Reply sent to jackyf.devel@gmail.com (Eugene V. Lyubimkin):
You have taken responsibility. (Fri, 03 Oct 2008 13:00:15 GMT) Full text and rfc822 format available.

Notification sent to Samuel Thibault <samuel.thibault@ens-lyon.org>:
Bug acknowledged by developer. (Fri, 03 Oct 2008 13:00:16 GMT) Full text and rfc822 format available.

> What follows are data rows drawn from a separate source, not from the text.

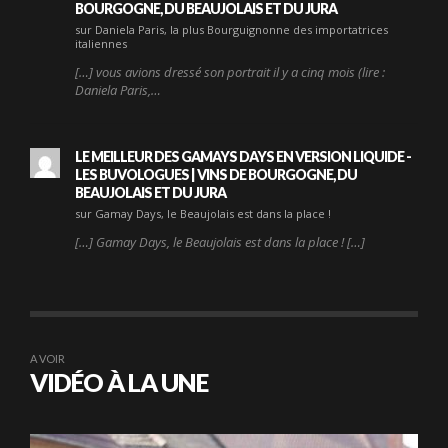
BOURGOGNE, DU BEAUJOLAIS ET DU JURA
sur Daniela Paris, la plus Bourguignonne des importatrices
italiennes
[…] vous avions dressé son portrait il y a cinq mois (lire :
Daniela Paris,…
LE MEILLEUR DES GAMAYS DAYS EN VERSION LIQUIDE -
LES BUVOLOGUES | VINS DE BOURGOGNE, DU
BEAUJOLAIS ET DU JURA
sur Gamay Days, le Beaujolais est dans la place !
[…] Gamay Days, le Beaujolais est dans la place ! […]
A VOIR
VIDÉO À LA UNE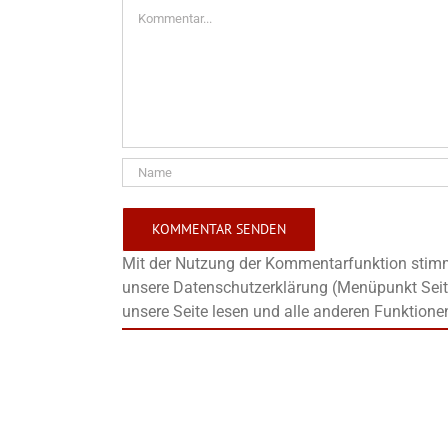
Kommentar
Mit der Nutzung der Kommentarfunktion stimms
unsere Datenschutzerklärung (Menüpunkt Seit
unsere Seite lesen und alle anderen Funktione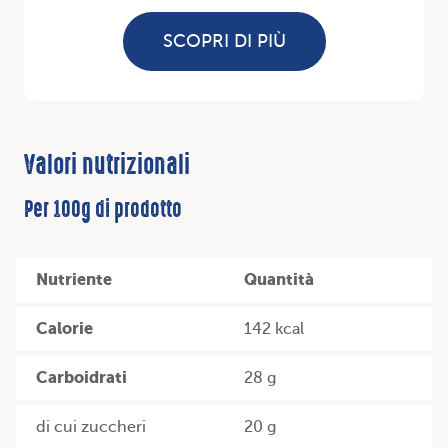
SCOPRI DI PIÙ
Valori nutrizionali
Per 100g di prodotto
Nutriente
Quantità
Calorie
142 kcal
Carboidrati
28 g
di cui zuccheri
20 g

Message #26 received at 496226-close@bugs.debian.org (full text, mbox):

From: jackyf.devel@gmail.com (Eugene V. Lyubimkin)
To: 496226-close@bugs.debian.org
Subject: Bug#496226: fixed in html2text 1.3.2a-10
Date: Fri, 03 Oct 2008 12:47:03 +0000
Source: html2text
Source-Version: 1.3.2a-10

We believe that the bug you reported is fixed in the latest version of
html2text, which is due to be installed in the Debian FTP archive:

html2text_1.3.2a-10.diff.gz
  to pool/main/h/html2text/html2text_1.3.2a-10.diff.gz
html2text_1.3.2a-10.dsc
  to pool/main/h/html2text/html2text_1.3.2a-10.dsc
html2text_1.3.2a-10_i386.deb
  to pool/main/h/html2text/html2text_1.3.2a-10_i386.deb



A summary of the changes between this version and the previous one is
attached.

Thank you for reporting the bug, which will now be closed.  If you
have further comments please address them to 496226@bugs.debian.org,
and the maintainer will reopen the bug report if appropriate.

Debian distribution maintenance software
pp.
Eugene V. Lyubimkin <jackyf.devel@gmail.com> (supplier of updated html2text package)

(This message was generated automatically at their request; if you
believe that there is a problem with it please contact the archive
administrators by mailing ftpmaster@debian.org)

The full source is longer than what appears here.